We will learn a little about the sugya (topic) of eizer k’negdo (the helpmate who is the opposite of man) - what marriage is, as seen through the pure lens of our holy Chazal, in an inner way. Let’s ask a very simple question. What is the purpose of getting married? Why should a man marry a woman? We recite in Kaballas Shabbos, “Sof maaseh b’machshavah techilah” – The end of actions if first with thought.” Before we go into anything we do, we have to first think about what it is that we are getting involved in. So the first thing we have to know is: What is the purpose of marriage? When we look for a shidduch (spouse), did we do so because we have a “mitzvah” to look for a wife, or because we simply wanted to have a wife? We know that we are commanded to get married, but is that the actual reason we got married? We know that we did not really get married because the Torah says so. We had some personal reason why we got married, being that we worry for ourselves and are concerned for ourselves. There are all kinds of intellectual give-and-take discussions that exist about marriage, and all kinds of   definitions that people have about it. But our question is: What, practically speaking, is the reason that each of us gets married? If we are honest with ourselves, we know that none of us gets married for a lofty reason. When we each stood under the chuppah (wedding canopy), we were not thinking of any spiritual reason to get married. We were thinking about how it would somehow be good for ourselves. So we got married for ourselves - and not because it was a mitzvah. That is the reality. Here is another question: theoretically, if we could have a child without having to be married, would we still get married? We would. So we didn’t just get married to have children.

                                                  
So what is the reason that we get married? Even if the Torah wouldn’t command us to get married, would we still get married? We would - why? So altogether, we present three questions here.  1) What is the necessity to get married? (Write down all the reasons you think you should get married). 2) Why did I, personally, get married?  3) If I would get married today with what I know now, why would I get married?  

Finding The Root of Marital Issues 

The root of problems in marriage can be traced to the beginning point of our problem. When we figure out what our beginning point of marriage is – the reason why we get married – we will be able to then solve problems in marriage. This is because all of the problems are really rooted in that one point. “A wise person’s eyes are in his head” – when we get to the beginning point, we can see where all the problems began.  If we would know the reason that we got married, 90% of marital problems would go away on their own. A person who never thinks, though, will wonder after 2 years of being married why he has problems. But a person who does think will already know beforehand what causes problems in marriage, and then he will know how to get to the root of the problems.  The problems are not because the husband and wife clash with each other. It’s because something was misunderstood to begin with.

Why Do We Live? 

What we really need to think is: “Why do I live?”  This is a point that one needs to think about before he thinks about why he gets married. It is the beginning that comes before the beginning of marriage. The Mishnah in Avos says that 18 years of age is the time to get married. Before that, though, is Torah and mitzvos. We can learn from this that if a person thinks why he has to get married but he doesn’t know why he is living in the first place, it’s as if he’s starting from the middle of the story. One has to know, clearly, why he is living. There is a goal which we are living for, and we must know that goal. One of the major, central ways to get to the goal of life is, through marriage.

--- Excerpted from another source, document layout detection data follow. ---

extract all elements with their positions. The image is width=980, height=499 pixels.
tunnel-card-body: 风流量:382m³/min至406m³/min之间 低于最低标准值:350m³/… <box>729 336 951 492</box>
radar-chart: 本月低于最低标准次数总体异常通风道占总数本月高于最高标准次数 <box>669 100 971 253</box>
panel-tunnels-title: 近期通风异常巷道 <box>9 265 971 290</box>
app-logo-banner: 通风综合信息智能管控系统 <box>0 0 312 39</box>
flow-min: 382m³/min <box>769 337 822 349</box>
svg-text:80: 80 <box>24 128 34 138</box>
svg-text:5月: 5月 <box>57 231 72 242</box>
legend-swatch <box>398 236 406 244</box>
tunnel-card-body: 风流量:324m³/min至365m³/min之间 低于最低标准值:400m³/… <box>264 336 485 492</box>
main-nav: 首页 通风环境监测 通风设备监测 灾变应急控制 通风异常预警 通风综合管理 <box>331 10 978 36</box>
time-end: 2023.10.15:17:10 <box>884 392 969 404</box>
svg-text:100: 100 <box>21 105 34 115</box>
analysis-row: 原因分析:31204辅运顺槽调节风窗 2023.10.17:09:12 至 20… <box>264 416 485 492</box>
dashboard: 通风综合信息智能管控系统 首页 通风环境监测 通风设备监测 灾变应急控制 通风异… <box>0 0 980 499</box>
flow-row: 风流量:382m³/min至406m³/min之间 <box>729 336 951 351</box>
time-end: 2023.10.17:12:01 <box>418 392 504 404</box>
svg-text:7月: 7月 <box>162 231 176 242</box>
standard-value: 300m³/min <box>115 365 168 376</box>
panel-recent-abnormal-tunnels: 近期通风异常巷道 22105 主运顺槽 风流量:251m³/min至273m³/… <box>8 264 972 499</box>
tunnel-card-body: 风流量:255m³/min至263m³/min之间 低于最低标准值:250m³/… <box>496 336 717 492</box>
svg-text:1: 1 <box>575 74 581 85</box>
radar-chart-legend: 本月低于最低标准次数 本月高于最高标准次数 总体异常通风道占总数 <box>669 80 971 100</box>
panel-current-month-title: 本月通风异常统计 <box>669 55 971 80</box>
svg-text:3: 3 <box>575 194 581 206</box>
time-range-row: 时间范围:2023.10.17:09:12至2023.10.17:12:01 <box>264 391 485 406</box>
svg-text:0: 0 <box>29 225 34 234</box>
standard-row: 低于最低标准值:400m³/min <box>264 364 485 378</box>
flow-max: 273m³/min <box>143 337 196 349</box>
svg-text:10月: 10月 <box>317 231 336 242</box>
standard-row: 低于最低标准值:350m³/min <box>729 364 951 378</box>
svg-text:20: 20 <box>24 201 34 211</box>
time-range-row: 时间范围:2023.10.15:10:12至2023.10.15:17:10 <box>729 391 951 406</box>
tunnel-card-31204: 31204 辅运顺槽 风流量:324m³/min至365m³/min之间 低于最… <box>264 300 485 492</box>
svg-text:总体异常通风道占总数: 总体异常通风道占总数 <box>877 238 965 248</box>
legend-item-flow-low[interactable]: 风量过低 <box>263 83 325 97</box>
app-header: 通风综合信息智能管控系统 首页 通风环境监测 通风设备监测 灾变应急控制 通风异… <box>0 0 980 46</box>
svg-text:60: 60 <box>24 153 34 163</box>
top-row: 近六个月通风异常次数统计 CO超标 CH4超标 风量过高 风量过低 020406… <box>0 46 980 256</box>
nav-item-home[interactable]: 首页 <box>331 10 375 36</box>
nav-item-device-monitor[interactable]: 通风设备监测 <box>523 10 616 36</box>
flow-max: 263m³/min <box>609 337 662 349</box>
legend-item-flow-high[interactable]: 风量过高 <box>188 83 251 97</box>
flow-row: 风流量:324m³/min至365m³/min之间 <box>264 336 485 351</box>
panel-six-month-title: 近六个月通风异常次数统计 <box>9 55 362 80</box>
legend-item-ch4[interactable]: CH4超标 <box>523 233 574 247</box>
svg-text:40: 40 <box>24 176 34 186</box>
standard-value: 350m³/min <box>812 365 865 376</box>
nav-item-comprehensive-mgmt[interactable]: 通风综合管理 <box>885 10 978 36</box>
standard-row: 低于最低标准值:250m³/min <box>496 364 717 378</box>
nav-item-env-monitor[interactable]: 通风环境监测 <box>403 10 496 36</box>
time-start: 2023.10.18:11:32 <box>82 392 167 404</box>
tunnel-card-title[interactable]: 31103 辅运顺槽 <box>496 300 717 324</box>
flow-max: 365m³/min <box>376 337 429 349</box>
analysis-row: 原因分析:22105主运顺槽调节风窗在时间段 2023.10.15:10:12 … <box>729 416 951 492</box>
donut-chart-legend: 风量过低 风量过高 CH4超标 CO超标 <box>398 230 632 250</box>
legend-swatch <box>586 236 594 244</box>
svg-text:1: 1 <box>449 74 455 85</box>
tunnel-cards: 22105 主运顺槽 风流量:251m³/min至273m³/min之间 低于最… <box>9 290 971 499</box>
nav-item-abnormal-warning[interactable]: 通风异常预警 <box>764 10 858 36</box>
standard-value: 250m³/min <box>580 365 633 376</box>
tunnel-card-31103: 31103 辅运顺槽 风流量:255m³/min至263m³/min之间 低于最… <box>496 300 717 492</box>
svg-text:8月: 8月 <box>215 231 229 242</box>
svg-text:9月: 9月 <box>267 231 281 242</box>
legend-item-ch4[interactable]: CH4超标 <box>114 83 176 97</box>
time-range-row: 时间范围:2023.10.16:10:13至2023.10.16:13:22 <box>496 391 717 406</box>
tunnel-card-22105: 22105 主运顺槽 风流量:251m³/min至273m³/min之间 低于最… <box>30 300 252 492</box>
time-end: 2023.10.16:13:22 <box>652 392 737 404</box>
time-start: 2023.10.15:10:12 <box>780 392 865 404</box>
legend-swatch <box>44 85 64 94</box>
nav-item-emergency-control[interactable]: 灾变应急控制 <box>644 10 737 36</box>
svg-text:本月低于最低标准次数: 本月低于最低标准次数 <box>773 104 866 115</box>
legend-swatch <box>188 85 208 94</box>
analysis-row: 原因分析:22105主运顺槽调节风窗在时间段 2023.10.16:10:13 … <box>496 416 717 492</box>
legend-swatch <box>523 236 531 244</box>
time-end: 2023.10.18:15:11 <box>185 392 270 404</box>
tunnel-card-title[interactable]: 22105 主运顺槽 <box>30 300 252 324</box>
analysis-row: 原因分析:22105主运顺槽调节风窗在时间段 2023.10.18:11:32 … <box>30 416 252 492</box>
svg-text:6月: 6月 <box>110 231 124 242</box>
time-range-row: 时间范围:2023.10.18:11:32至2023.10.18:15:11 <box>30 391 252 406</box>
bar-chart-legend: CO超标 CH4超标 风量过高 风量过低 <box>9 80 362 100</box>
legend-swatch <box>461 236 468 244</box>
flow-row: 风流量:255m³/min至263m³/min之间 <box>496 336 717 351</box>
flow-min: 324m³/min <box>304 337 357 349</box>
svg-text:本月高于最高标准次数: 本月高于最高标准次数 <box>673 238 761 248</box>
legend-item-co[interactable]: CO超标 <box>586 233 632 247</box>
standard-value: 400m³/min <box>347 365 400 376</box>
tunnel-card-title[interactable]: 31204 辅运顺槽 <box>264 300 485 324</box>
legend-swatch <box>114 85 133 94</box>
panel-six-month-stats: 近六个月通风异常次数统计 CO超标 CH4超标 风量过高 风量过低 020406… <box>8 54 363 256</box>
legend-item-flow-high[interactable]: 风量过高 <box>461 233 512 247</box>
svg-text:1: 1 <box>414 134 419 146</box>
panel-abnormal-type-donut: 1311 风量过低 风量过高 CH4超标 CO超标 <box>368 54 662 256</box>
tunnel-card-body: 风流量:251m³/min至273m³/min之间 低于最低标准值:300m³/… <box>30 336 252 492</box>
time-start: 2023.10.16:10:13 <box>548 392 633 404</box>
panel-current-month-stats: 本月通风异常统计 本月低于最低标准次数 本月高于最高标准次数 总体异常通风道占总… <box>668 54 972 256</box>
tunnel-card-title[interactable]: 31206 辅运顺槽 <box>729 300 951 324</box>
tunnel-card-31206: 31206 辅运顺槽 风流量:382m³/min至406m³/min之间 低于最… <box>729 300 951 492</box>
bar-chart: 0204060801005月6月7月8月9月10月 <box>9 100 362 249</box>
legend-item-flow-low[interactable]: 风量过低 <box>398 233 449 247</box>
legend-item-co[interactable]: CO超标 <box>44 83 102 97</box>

Getting Along With Yourself First 

Before marriage, people seek guidance for marriage, how to get along with a spouse. What about first learning how to get along with oneself? Shouldn’t that come before learning how to get along with the spouse? Don’t you first need to get along with yourself before you can learn how to get along with another? People think that as long as they get the right shidduch and then everything will be fine. A person seeks a wife who will be pleasant to live with, someone who will make his life easier, someone who will help him. But this is all a fantasy. It doesn’t happen in any home. Problems then occur in the marriage, and the person is bewildered how this could happen. So we have to get to the root of this. The words here may be hard to accept, and perhaps you are looking for something different to hear, such as some practical tips to help your marriage.  Maybe you want each class to end off with a nice piece of practical advice, such as how you can calm down the yelling in the house and how you can make the house clean. Each person has his own idea of what he would like in his home. But we need to think truthfully. If a person is clear in the reason of why he is living on this world, he will be able to build a solid home upon that.  There are people who don’t even know why they are living at all. A person has to make sure he knows why he is living, before he begins marriage. Building a successful marriage can only happen after a person is clear in the reason of why he is living.  So our first question we need to ask ourselves, before we work on our marriage, is: “For what reason are we living?” Whether we are 18 years old or before, or whether we are 90 years old, why are we living? If we know why we are living, we can see how marriage fits into the picture. So let’s ask ourselves this very simple question: For what do we live for? 

The Answer 

We “know” the answer: we were created to become close to Hashem. However, this takes hard work. It is avodah. It requires us to purify our entire being – our body, or soul, our middos, our speech, our thoughts. The goal is to reach closeness with Hashem, and the ways to get there is through a certain purification process, which spans all of our lifetime. 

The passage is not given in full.